» **REQUIRED WORK**
All that is wanted is an exact copy of the line containing "Skjærende verkt" and the lines after it, through the end of the records.

(Records from a collection)
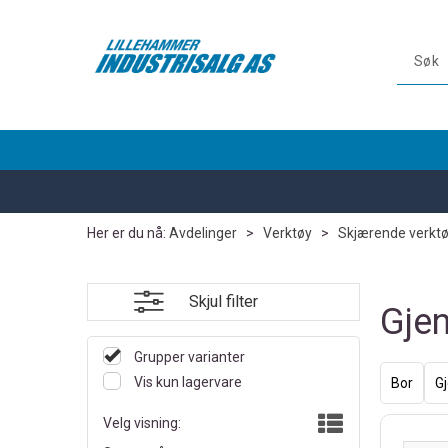
Her er du nå:
Avdelinger
>
Verktøy
>
Skjærende verkt
Skjul filter
Gje
Grupper varianter
Vis kun lagervare
Bor
G
Velg visning:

» **SOLUTION FOR THIS EXERCISE**
Skjærende verkt
Skjul filter
Gje
Grupper varianter
Vis kun lagervare
Bor
G
Velg visning:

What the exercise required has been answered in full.